UK trade?tumbles as?US tariffs?bite hard


The United Kingdom's economy faltered in April, hit by twin shocks from United States President Donald Trump's sweeping tariff measures and the expiration of property tax incentives, according to official figures released on Thursday.
Gross domestic output contracted by 0.3 percent in April, a steeper decline than the 0.1 percent economists forecast and marking the largest monthly drop since October 2023. This decline followed 0.2 percent growth in March.
UK trade with the US plummeted in April following Trump's tariff announcement that hit demand for goods, reported the Office for National Statistics, or ONS.
Exports of UK goods to the US declined by 2 billion pounds ($2.7 billion) in April, the ONS reported. It was the largest monthly reduction in trade with the US since records began in January 1997 and followed four months of consecutive increases.
There was a significant decline in real estate activity following the expiration of a temporary housing tax break, accounting for 0.2 percentage points of April's overall 0.3 percentage point drop in output, said the ONS.
ONS director of economic statistics, Liz McKeown, said: "Both legal and real estate firms fared badly in April, following a sharp increase in house sales in March, when buyers rushed to complete purchases ahead of changes to stamp duty."
Another key factor in the monthly GDP decline was a 0.4-percent contraction in the services sector, with UK hospitality and businesses particularly impacted by increased National Insurance contributions, the country's employer payroll taxes.
The automotive sector also experienced reduced production and lower export volumes to both US and European Union markets, said the ONS.
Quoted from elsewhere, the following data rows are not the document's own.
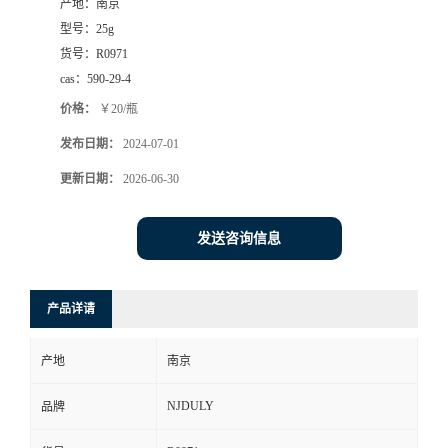
产地：
南京
型号：
25g
货号：
R0971
cas：
590-29-4
价格：
￥20/瓶
发布日期：
2024-07-01
更新日期：
2026-06-30
发送咨询信息
产品详请
产地
南京
NJDULY
品牌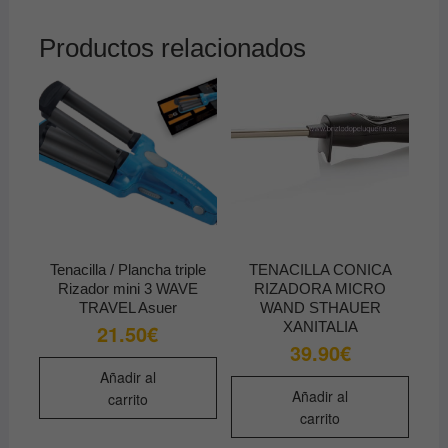
Productos relacionados
Tenacilla / Plancha triple
TENACILLA CONICA
Rizador mini 3 WAVE
RIZADORA MICRO
TRAVEL Asuer
WAND STHAUER
XANITALIA
21.50
€
39.90
€
Añadir al
Añadir al
carrito
carrito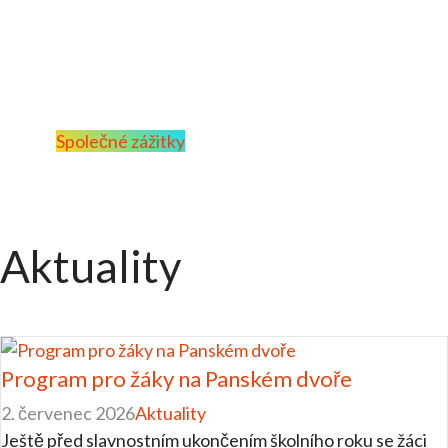
kde se každý žák rozvíjí podle
svých možností a kde si žáci
navzájem pomáhají
Společné zážitky
Aktuality
Program pro žáky na Panském dvoře
2. červenec 2026
Aktuality
Ještě před slavnostním ukončením školního roku se žáci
The UK's finance minister, Chancellor of the Exchequer Rachel Reeves, described the GDP numbers as "clearly disappointing" and said: "Our number one mission is delivering growth to put more money in people's pockets through our plan for change, and while these numbers are clearly disappointing, I'm determined to deliver on that mission."
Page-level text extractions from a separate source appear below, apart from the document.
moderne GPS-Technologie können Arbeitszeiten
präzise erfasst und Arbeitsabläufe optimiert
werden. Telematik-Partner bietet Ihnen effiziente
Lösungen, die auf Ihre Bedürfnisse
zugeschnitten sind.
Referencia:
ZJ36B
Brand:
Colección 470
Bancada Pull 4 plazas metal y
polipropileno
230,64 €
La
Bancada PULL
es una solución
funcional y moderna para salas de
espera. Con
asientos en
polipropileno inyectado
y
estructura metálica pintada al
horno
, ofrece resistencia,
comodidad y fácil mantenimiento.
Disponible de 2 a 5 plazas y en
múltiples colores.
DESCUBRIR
Thursday's data emerged a day after Reeves set out a multi-year spending review that allocated more than 2 trillion pounds of public spending across government departments.
So far, the UK is the only major economy to secure a US trade agreement aimed at partial relief from Trump's heightened aluminum and steel tariffs, though a 10 percent levy persists on goods. The US and China this week drafted a preliminary trade agreement.
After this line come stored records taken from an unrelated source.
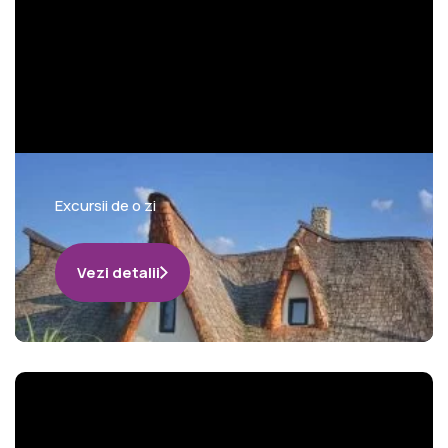
Excursii de o zi
Vezi detalii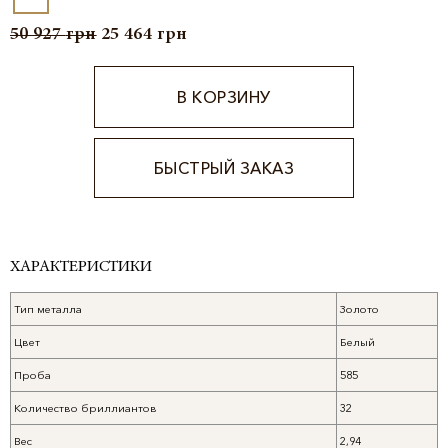
50 927
грн
25 464
грн
В КОРЗИНУ
БЫСТРЫЙ ЗАКАЗ
Alternative:
ХАРАКТЕРИСТИКИ
Тип металла
Золото
Цвет
Белый
Проба
585
Количество бриллиантов
32
Вес
2,94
Analysts cited by Reuters remain cautious about the UK's economic outlook, despite recent attempts to stabilize trade relations.
"Looking through the noise and data quality issues, we expect the underlying pace of growth to remain underwhelming over the next couple of years," said Matt Swannell, chief economic advisor to the EY ITEM Club.
"The drag from US trade policy has added to a range of domestic headwinds, including the significant tightening of fiscal policy and the lagged pass-through of past interest rate rises."